Editorial
La solución al ´botellón´ no puede ser cambiarlo de barrio
Cientos de jóvenes, muchos ellos menores de edad, recorren A Coruña la noche de los jueves y el fin de semana cargados de bolsas con bebidas alcohólicas rumbo al botellón. Llevan más de una década haciéndolo. Aquí y en la mayoría de ciudades españolas. Estas concentraciones nocturnas para beber en grupos en la vía pública han producido ya infinitas denuncias vecinales por el ruido y los destrozos causados, sin que las autoridades hayan conseguido atajar el problema. La solución que ha venido aplicando hasta ahora el Ayuntamiento cada vez que la irritación de los vecinos perjudicados se desborda, como ocurre ahora con los de la Ciudad Vieja, es solo un parche. Los responsables municipales declaran esa zona como de especial protección, ante lo cual los jóvenes se limitan a trasladar el botellón a otra parte de la ciudad. Termina la pesadilla para unos vecinos y comienza para otros, es decir, vuelta a empezar.
El botellón coruñés ha hecho un continuo peregrinaje por la ciudad. Comenzó hace años en la plaza del Humor, se mudó después a la plaza de Azcárraga, siguió en Santa Catalina y los jardines de Méndez Núñez, para recalar ahora por segunda vez en la Ciudad Vieja, en esta ocasión en el atrio de la Colegiata. El conflicto ha seguido en todos los casos el mismo guión, que ahora se repite una vez más: hartos de los ruidos que les impiden descansar y del vandalismo que degrada el entorno, los vecinos, tras numerosas denuncias infructuosas, amenazan con acciones de protesta. Reacciona entonces el Ayuntamiento, sobre todo si hay elecciones a la vista, declara de especial protección la zona afectada y el botellón cambia de lugar. La ciudad vive este proceso con una extraña sensación de deja vu, como si estuviese condenada a dar vueltas en torno a un bucle sin fin.
La algarabía que se organiza en torno al botellón supone una insufrible pesadilla, nunca mejor dicho, para los vecinos que se ven condenados a padecerla. A la mañana siguiente, el escenario que se encuentran esos vecinos suele ser el de un auténtico estercolero. Pero es que, además, en ocasiones va todo ello acompañado de actos vandálicos que comprometen seriamente la seguridad, como ocurrió en el asalto nocturno a un edificio de Santa Catalina.

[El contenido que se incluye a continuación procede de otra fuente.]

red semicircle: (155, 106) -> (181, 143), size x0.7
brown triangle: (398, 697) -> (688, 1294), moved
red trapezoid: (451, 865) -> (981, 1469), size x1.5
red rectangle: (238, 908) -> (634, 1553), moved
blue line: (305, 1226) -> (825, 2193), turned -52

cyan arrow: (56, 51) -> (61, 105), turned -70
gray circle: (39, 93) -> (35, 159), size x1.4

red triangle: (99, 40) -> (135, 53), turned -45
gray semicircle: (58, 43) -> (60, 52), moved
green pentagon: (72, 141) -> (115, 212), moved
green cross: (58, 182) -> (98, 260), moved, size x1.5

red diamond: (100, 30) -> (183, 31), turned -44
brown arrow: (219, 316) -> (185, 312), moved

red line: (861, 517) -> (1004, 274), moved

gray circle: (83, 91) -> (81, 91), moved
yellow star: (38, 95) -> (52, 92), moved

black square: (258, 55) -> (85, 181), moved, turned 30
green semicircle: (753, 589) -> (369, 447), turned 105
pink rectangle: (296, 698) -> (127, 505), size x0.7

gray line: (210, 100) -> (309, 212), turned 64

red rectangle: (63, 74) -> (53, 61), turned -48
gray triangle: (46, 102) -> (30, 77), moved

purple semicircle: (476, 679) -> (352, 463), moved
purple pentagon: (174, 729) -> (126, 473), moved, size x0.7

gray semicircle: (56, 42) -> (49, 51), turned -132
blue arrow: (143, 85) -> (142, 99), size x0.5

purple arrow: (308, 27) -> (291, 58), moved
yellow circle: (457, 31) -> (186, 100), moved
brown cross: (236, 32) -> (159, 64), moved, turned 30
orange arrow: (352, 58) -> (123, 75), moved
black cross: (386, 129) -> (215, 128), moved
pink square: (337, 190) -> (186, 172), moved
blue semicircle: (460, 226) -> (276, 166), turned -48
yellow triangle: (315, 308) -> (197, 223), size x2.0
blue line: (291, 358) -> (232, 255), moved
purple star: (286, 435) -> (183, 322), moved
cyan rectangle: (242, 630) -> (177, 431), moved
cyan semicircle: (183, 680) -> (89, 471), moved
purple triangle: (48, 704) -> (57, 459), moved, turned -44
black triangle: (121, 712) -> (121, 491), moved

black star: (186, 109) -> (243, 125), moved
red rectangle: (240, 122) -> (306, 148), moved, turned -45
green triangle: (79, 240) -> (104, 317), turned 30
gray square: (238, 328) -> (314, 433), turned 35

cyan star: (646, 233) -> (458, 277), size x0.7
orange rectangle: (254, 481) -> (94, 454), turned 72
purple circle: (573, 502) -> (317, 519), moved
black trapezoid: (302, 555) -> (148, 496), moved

En la raíz última del botellón se asientan cuestiones tan complejas como la extrema permisividad de la sociedad española ante el consumo de alcohol o los nuevos ritos de socialización de los jóvenes. Sirvan tres datos para ponerlo de manifiesto: la mitad de los menores gallegos abusa del alcohol al menos una vez todos los meses, un 12% lo hace de forma habitual y los servicios de urgencia de A Coruña tratan al año a más de 200 jóvenes con comas etílicos.
El asunto, de por sí complejo, se vuelve inabordable por la dejadez de las autoridades. La Xunta aprobó en febrero de este año una ley que prohíbe el consumo de bebidas alcohólicas por menores en la vía pública y establece para quienes la incumplan multas de hasta 600 euros. Pero de poco o nada ha servido, puesto que la Administración autonómica ha dejado su aplicación en manos de los ayuntamientos y estos aducen que carecen de medios para hacerla cumplir. En el fondo de ese mirar para otro lado de unos y otros lo que subyace la mayoría de las veces es ni más ni menos que el temor a granjearse la impopularidad de los jóvenes, sobre manera en periodos electorales. De la misma manera que el temor al voto de los mayores les hace actuar, en sentido contrario, cuando ya no les queda más remedio.
Las distintas administraciones no son las únicas responsables, es cierto. El problema concierne a toda la sociedad, empezando por los padres y los educadores. Pero ellas, las autoridades, tienen la obligación de aplicar las medidas legales a su alcance para evitar que la práctica del botellón se convierta en una auténtica tortura para los vecinos. El deseo de los jóvenes de disfrutar no puede imponerse sin más al derecho al descanso nocturno de la mayoría. Además de las medidas legales a su alcance, las autoridades podrían, por ejemplo, propiciar que los jóvenes dispusiesen de opciones de ocio alternativo o de espacios donde poder reunirse sin alterar la convivencia del resto de los vecinos. Pero desde luego la solución no pasa por cambiar el botellón de barrio por enésima vez.